Goal of the exercise =
Respond with nothing but the number of lines in this data that include the word "üçün".

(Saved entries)
+++++
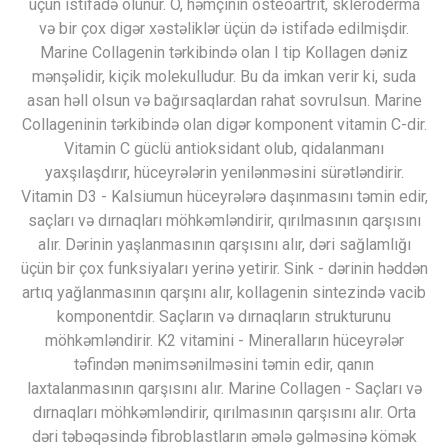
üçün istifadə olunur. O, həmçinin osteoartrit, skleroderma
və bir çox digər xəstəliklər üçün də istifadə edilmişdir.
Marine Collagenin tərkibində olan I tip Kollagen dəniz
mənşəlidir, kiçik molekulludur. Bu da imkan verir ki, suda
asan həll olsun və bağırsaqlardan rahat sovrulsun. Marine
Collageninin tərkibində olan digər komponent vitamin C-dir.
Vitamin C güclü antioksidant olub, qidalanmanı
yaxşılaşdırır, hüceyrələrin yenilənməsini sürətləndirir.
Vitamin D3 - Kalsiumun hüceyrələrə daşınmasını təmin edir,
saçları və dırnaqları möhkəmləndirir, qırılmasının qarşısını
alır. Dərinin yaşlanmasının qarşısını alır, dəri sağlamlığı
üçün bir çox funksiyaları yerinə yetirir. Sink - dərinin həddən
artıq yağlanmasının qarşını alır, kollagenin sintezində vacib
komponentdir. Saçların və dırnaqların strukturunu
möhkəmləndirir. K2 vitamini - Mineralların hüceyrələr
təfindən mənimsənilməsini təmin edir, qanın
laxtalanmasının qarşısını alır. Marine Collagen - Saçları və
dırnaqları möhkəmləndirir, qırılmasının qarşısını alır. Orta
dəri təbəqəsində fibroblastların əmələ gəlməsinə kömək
+++++
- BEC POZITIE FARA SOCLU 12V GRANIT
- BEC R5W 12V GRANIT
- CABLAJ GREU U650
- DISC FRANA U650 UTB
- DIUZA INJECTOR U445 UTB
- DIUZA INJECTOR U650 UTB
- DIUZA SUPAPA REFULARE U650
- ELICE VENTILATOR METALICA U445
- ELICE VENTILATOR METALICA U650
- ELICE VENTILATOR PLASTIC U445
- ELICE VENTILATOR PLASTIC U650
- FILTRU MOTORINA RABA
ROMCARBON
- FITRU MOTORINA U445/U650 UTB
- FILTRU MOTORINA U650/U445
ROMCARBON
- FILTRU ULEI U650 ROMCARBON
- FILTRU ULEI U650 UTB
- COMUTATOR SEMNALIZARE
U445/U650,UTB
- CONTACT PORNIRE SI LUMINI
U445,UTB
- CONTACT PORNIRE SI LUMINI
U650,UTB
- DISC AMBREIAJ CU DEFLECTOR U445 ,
+++++
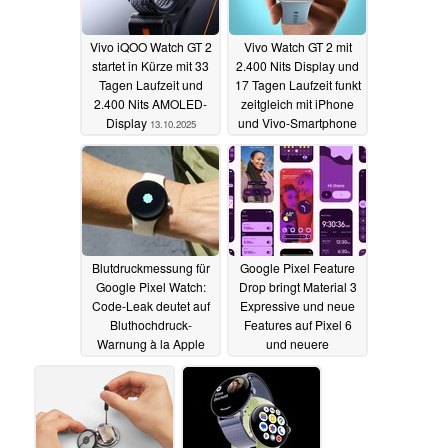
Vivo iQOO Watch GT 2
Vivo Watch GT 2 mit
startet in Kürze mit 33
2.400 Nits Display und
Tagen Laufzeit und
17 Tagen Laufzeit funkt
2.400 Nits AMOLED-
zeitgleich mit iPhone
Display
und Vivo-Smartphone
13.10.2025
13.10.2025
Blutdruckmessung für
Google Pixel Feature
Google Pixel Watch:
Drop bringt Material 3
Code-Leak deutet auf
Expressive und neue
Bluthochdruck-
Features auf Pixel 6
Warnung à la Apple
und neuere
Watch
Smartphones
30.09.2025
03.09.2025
+++++
The answer =
3